WHAT THIS TASK INVOLVES = Print the records below exactly, with no pictures.

::::::::::

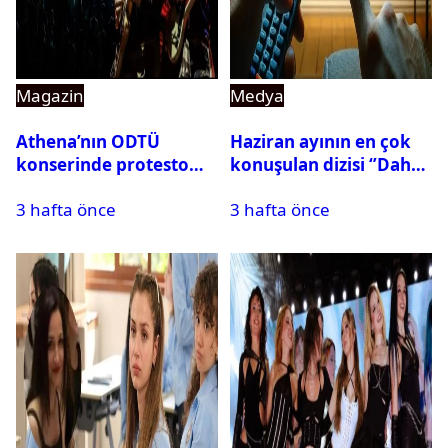
Magazin
Medya
Athena’nın ODTÜ
Haziran ayının en çok
konserinde protesto
konuşulan dizisi ‘’Daha
krizi
17’’ oldu
3 hafta önce
3 hafta önce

::::::::::

ANSWER TO THE PROBLEM =
Magazin
Medya
Athena’nın ODTÜ
Haziran ayının en çok
konserinde protesto
konuşulan dizisi ‘’Daha
krizi
17’’ oldu
3 hafta önce
3 hafta önce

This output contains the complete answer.